Page layout parsing data:
>>>
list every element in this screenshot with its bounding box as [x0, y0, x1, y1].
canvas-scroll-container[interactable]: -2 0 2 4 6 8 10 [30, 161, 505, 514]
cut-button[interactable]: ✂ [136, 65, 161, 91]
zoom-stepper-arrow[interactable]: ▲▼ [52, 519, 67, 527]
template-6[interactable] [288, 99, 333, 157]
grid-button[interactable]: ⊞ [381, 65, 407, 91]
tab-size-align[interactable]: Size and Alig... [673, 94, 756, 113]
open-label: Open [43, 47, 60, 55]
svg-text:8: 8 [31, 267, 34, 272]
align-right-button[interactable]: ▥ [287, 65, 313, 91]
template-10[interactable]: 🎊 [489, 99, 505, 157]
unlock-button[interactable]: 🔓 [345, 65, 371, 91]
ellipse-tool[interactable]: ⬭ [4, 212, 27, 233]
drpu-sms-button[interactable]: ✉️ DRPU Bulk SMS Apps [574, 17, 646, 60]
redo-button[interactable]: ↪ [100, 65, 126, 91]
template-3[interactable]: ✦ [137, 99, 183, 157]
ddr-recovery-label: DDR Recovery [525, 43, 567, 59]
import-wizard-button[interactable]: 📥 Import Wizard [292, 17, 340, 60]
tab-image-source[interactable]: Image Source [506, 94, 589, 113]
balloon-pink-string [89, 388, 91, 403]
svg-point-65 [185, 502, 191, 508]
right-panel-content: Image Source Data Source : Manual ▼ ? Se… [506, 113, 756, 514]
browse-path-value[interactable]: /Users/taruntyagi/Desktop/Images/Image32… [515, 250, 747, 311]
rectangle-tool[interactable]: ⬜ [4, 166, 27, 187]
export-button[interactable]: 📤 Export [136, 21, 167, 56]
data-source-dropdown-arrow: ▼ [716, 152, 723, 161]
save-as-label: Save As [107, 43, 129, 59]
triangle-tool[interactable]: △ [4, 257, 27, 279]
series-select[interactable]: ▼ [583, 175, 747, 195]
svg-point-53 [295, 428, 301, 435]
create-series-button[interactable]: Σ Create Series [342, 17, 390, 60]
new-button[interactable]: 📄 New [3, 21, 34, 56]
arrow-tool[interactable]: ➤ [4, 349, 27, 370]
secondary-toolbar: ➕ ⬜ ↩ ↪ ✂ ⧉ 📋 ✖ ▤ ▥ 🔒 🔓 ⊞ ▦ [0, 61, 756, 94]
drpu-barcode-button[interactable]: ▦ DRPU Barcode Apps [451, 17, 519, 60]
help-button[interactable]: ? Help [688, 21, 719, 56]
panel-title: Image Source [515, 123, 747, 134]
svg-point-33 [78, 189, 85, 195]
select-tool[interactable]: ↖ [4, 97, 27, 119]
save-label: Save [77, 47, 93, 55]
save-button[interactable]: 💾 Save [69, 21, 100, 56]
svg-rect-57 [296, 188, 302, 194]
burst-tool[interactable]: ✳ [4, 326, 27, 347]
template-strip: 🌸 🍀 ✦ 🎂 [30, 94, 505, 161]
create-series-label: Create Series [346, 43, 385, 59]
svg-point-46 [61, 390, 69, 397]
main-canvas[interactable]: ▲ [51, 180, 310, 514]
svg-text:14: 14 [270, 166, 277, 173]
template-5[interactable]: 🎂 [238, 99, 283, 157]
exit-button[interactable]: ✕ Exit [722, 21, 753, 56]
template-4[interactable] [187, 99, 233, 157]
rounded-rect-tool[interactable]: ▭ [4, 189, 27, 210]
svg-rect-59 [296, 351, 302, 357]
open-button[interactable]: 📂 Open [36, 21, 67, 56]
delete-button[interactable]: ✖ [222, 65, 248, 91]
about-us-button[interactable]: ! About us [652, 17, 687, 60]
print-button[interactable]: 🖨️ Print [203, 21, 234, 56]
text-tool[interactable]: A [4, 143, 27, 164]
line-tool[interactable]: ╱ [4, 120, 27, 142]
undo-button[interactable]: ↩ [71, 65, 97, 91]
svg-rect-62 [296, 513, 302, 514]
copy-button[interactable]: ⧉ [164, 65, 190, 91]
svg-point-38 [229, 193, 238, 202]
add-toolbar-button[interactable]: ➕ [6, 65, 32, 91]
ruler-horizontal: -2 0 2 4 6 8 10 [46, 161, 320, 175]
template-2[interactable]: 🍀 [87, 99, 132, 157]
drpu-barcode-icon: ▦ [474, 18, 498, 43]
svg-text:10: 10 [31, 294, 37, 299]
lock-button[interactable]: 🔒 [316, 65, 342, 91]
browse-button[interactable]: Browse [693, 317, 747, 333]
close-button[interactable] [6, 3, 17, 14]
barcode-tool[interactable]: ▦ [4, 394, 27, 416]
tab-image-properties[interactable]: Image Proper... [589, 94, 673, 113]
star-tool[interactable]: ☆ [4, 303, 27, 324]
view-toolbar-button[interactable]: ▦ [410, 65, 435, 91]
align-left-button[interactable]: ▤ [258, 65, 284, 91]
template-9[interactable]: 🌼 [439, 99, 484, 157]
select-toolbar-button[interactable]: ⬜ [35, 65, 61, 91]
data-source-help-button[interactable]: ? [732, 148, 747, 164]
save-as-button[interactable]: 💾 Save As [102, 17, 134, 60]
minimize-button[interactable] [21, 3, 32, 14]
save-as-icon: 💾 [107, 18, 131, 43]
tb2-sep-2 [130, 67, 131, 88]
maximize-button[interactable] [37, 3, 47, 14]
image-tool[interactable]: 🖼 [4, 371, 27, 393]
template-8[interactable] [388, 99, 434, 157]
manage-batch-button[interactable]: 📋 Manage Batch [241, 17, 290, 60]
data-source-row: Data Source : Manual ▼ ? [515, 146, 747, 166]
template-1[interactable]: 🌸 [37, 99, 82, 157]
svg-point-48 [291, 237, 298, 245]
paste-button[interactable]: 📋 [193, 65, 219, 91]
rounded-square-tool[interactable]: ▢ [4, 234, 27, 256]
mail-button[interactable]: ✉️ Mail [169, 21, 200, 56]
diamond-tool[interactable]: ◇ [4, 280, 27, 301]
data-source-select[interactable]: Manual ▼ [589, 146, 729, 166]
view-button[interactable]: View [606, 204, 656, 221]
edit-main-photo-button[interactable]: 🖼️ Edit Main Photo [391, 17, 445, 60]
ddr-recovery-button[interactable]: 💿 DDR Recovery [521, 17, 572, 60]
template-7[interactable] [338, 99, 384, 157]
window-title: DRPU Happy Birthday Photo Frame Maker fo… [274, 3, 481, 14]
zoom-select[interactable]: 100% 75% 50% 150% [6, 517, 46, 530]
<<<
- _What this task involves_: Transcribe all the entries exactly, as they stand.

- _Reply to the task_:
list every element in this screenshot with its bounding box as [x0, y0, x1, y1].
canvas-scroll-container[interactable]: -2 0 2 4 6 8 10 [30, 161, 505, 514]
cut-button[interactable]: ✂ [136, 65, 161, 91]
zoom-stepper-arrow[interactable]: ▲▼ [52, 519, 67, 527]
template-6[interactable] [288, 99, 333, 157]
grid-button[interactable]: ⊞ [381, 65, 407, 91]
tab-size-align[interactable]: Size and Alig... [673, 94, 756, 113]
open-label: Open [43, 47, 60, 55]
svg-text:8: 8 [31, 267, 34, 272]
align-right-button[interactable]: ▥ [287, 65, 313, 91]
template-10[interactable]: 🎊 [489, 99, 505, 157]
unlock-button[interactable]: 🔓 [345, 65, 371, 91]
ellipse-tool[interactable]: ⬭ [4, 212, 27, 233]
drpu-sms-button[interactable]: ✉️ DRPU Bulk SMS Apps [574, 17, 646, 60]
redo-button[interactable]: ↪ [100, 65, 126, 91]
template-3[interactable]: ✦ [137, 99, 183, 157]
ddr-recovery-label: DDR Recovery [525, 43, 567, 59]
import-wizard-button[interactable]: 📥 Import Wizard [292, 17, 340, 60]
tab-image-source[interactable]: Image Source [506, 94, 589, 113]
balloon-pink-string [89, 388, 91, 403]
svg-point-65 [185, 502, 191, 508]
right-panel-content: Image Source Data Source : Manual ▼ ? Se… [506, 113, 756, 514]
browse-path-value[interactable]: /Users/taruntyagi/Desktop/Images/Image32… [515, 250, 747, 311]
rectangle-tool[interactable]: ⬜ [4, 166, 27, 187]
export-button[interactable]: 📤 Export [136, 21, 167, 56]
data-source-dropdown-arrow: ▼ [716, 152, 723, 161]
save-as-label: Save As [107, 43, 129, 59]
triangle-tool[interactable]: △ [4, 257, 27, 279]
series-select[interactable]: ▼ [583, 175, 747, 195]
svg-point-53 [295, 428, 301, 435]
create-series-button[interactable]: Σ Create Series [342, 17, 390, 60]
new-button[interactable]: 📄 New [3, 21, 34, 56]
arrow-tool[interactable]: ➤ [4, 349, 27, 370]
secondary-toolbar: ➕ ⬜ ↩ ↪ ✂ ⧉ 📋 ✖ ▤ ▥ 🔒 🔓 ⊞ ▦ [0, 61, 756, 94]
drpu-barcode-button[interactable]: ▦ DRPU Barcode Apps [451, 17, 519, 60]
help-button[interactable]: ? Help [688, 21, 719, 56]
panel-title: Image Source [515, 123, 747, 134]
svg-point-33 [78, 189, 85, 195]
select-tool[interactable]: ↖ [4, 97, 27, 119]
save-label: Save [77, 47, 93, 55]
save-button[interactable]: 💾 Save [69, 21, 100, 56]
svg-rect-57 [296, 188, 302, 194]
burst-tool[interactable]: ✳ [4, 326, 27, 347]
template-strip: 🌸 🍀 ✦ 🎂 [30, 94, 505, 161]
create-series-label: Create Series [346, 43, 385, 59]
svg-point-46 [61, 390, 69, 397]
main-canvas[interactable]: ▲ [51, 180, 310, 514]
svg-text:14: 14 [270, 166, 277, 173]
template-5[interactable]: 🎂 [238, 99, 283, 157]
exit-button[interactable]: ✕ Exit [722, 21, 753, 56]
template-4[interactable] [187, 99, 233, 157]
rounded-rect-tool[interactable]: ▭ [4, 189, 27, 210]
svg-rect-59 [296, 351, 302, 357]
open-button[interactable]: 📂 Open [36, 21, 67, 56]
delete-button[interactable]: ✖ [222, 65, 248, 91]
about-us-button[interactable]: ! About us [652, 17, 687, 60]
print-button[interactable]: 🖨️ Print [203, 21, 234, 56]
text-tool[interactable]: A [4, 143, 27, 164]
line-tool[interactable]: ╱ [4, 120, 27, 142]
undo-button[interactable]: ↩ [71, 65, 97, 91]
svg-rect-62 [296, 513, 302, 514]
copy-button[interactable]: ⧉ [164, 65, 190, 91]
svg-point-38 [229, 193, 238, 202]
add-toolbar-button[interactable]: ➕ [6, 65, 32, 91]
ruler-horizontal: -2 0 2 4 6 8 10 [46, 161, 320, 175]
template-2[interactable]: 🍀 [87, 99, 132, 157]
drpu-barcode-icon: ▦ [474, 18, 498, 43]
svg-text:10: 10 [31, 294, 37, 299]
lock-button[interactable]: 🔒 [316, 65, 342, 91]
browse-button[interactable]: Browse [693, 317, 747, 333]
close-button[interactable] [6, 3, 17, 14]
barcode-tool[interactable]: ▦ [4, 394, 27, 416]
tab-image-properties[interactable]: Image Proper... [589, 94, 673, 113]
star-tool[interactable]: ☆ [4, 303, 27, 324]
view-toolbar-button[interactable]: ▦ [410, 65, 435, 91]
align-left-button[interactable]: ▤ [258, 65, 284, 91]
template-9[interactable]: 🌼 [439, 99, 484, 157]
select-toolbar-button[interactable]: ⬜ [35, 65, 61, 91]
data-source-help-button[interactable]: ? [732, 148, 747, 164]
save-as-button[interactable]: 💾 Save As [102, 17, 134, 60]
minimize-button[interactable] [21, 3, 32, 14]
save-as-icon: 💾 [107, 18, 131, 43]
tb2-sep-2 [130, 67, 131, 88]
maximize-button[interactable] [37, 3, 47, 14]
image-tool[interactable]: 🖼 [4, 371, 27, 393]
template-8[interactable] [388, 99, 434, 157]
manage-batch-button[interactable]: 📋 Manage Batch [241, 17, 290, 60]
data-source-row: Data Source : Manual ▼ ? [515, 146, 747, 166]
template-1[interactable]: 🌸 [37, 99, 82, 157]
svg-point-48 [291, 237, 298, 245]
paste-button[interactable]: 📋 [193, 65, 219, 91]
rounded-square-tool[interactable]: ▢ [4, 234, 27, 256]
mail-button[interactable]: ✉️ Mail [169, 21, 200, 56]
diamond-tool[interactable]: ◇ [4, 280, 27, 301]
data-source-select[interactable]: Manual ▼ [589, 146, 729, 166]
view-button[interactable]: View [606, 204, 656, 221]
edit-main-photo-button[interactable]: 🖼️ Edit Main Photo [391, 17, 445, 60]
ddr-recovery-button[interactable]: 💿 DDR Recovery [521, 17, 572, 60]
template-7[interactable] [338, 99, 384, 157]
window-title: DRPU Happy Birthday Photo Frame Maker fo… [274, 3, 481, 14]
zoom-select[interactable]: 100% 75% 50% 150% [6, 517, 46, 530]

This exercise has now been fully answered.